Upgrade Your Home Entertainment
Ahead: Larger HDTV sets, better color, more playback and recording choices.
Anush Yegyazarian, PC World

TV aficionados have a number of things to look forward to this year, as vendors are poised to upgrade everything from HDTVs to set-top boxes to recorders for both the living room and the PC. That means bigger screens, better color quality, and more choices in recording and viewing your favorite shows.
TVs are getting some of the more significant upgrades. To start with, Sharp's splashy demonstration of a whopping 108-inch prototype LCD set further cements the notion that LCD can compete with plasma at the largest screen sizes, says Eric Haruki, IDC research director for digital TVs.
Sharp's new plant, which produced the megaunit, can also make cheaper 46-inch and 52-inch LCDs. The upgraded capacity drives down prices at those sizes, Haruki adds. When Sony and Samsung open their own next-generation LCD plants later this year, that downward price trend will continue.
Also look for HDTVs with 120-Hz refresh rates (60 Hz and 75 Hz are standard currently) and HDMI 1.3 connections. The higher refresh rate will offer better clarity; Philips, Samsung, and Sharp are readying such sets. HDMI 1.3 provides more throughput, which enables improved color fidelity (Panasonic, Samsung, Sharp, Sony, and other vendors have these new HDTV sets).
This spring and summer, you'll also start to see TVs and set-top boxes with CableCard slots. The Federal Communications Commission mandated that set-top boxes shipping after July 2007 come with the cards. The technology will let you choose a set-top box you like--with the storage and processing power you prefer--so that you aren't bound to the device that your cable or satellite Service provider gives you.
High-Def DVD Shakeout
The incompatible Blu-ray and HD DVD formats have left some consumers confused and others unwilling to commit to high-def DVD, for fear that their product could be a dead end in a few years. The debut of LG's $1199 dual-format player, the BH100 (out now), and a corresponding PC drive, the GGW-H10N (due in April), should help. Though it is more than twice as expensive as HD DVD players and costs $200 to $500 more than Blu-ray Disc players, the LG device ensures that no matter which format wins, users won't be left out in the cold.
Content makers are helping, too. Warner Home Video has announced a line of Total Hi Def movie discs that will contain both a Blu-ray and an HD DVD version, so users need not worry about buying the correct format. Total HD discs are due by year's end; Warner sibling studios HBO and New Line Entertainment plan to support the format.
So far, however, no dual-format recorders or burners exist. Blu-ray burners for PCs have seen an upgrade to 2X; the first is the $650 Lite-On Triple Writer LH-2B1S (available now).
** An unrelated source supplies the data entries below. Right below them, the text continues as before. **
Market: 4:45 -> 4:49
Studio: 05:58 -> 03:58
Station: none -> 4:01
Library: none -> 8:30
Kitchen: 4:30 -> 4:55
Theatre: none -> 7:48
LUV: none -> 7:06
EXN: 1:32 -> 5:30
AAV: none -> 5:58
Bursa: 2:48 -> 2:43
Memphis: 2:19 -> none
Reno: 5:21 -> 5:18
And Toshiba will offer the SD-H903A HD DVD write-once drive, the first HD DVD burner for a desktop PC (notebook drives were available late last year). Systems with the new Toshiba drive should be out in the spring.
Record to PC
High-def DVD recorders for the living room are still slow to come (we don't expect any until the end of the year, at the earliest), but PC-based HD recording received an important boost with the introduction of ATI's TV Wonder Digital Cable Tuner. The unit, which comes as either an external box or a PCI add-in card, allows you for the first time to not only receive but also record premium HD content like shows from HBO. You cannot, however, record video-on-demand or pay-per-view offerings with the ATI card. And for now, you can get the card only as part of a bundle when you buy certain new Windows Vista systems from major vendors such as Dell, Gateway, and HP.
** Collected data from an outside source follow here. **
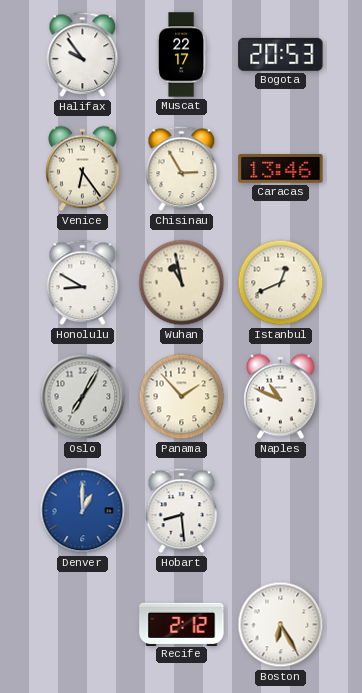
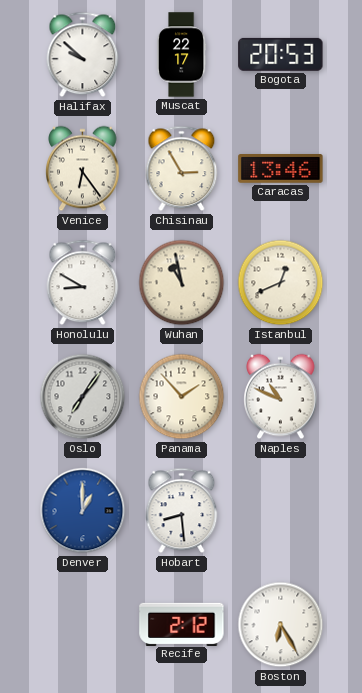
Halifax: 9:54 -> 9:52
Oslo: 7:05 -> 7:06
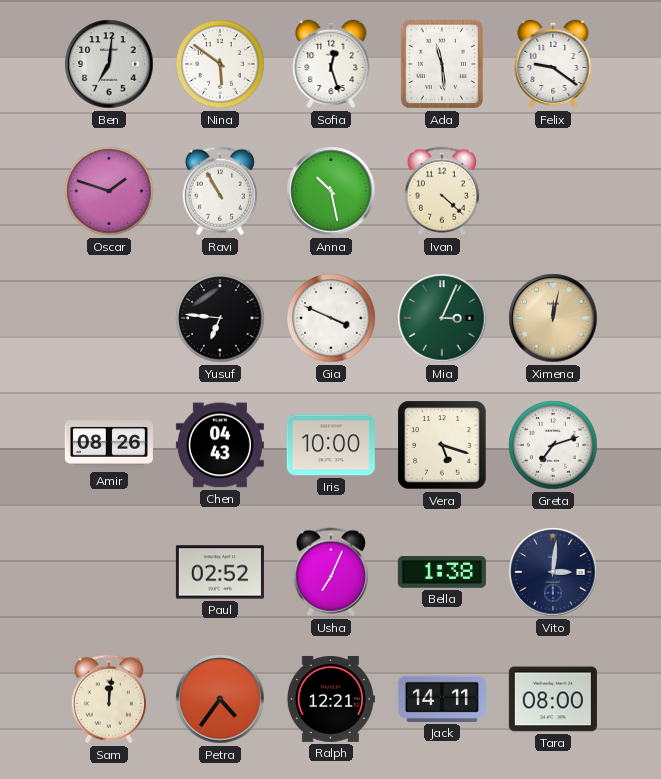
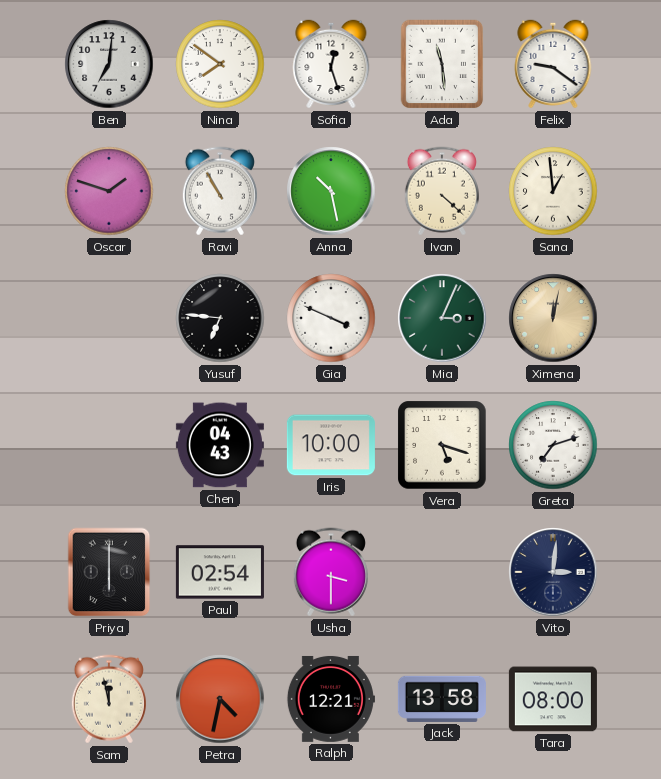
Nina: 5:51 -> 7:51
Sana: none -> 12:59
Amir: 08:26 -> none
Priya: none -> 6:00
Paul: 02:52 -> 02:54
Usha: 7:04 -> 3:30
Bella: 1:38 -> none
Sam: 12:01 -> 11:58
Petra: 4:36 -> 4:32
Jack: 14:11 -> 13:58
Replay TV, which got out of the hardware business in late 2005, has finally released a $100 software product that brings its user-friendly interface to your PC, which would make viewing and recording HD on your computer much more palatable. You can try it free for 30 days. Once you purchase it, you'll have to pay an annual $20 fee for the electronic show-guide service after the first year.
So much for that goal of cutting down on TV viewing this year.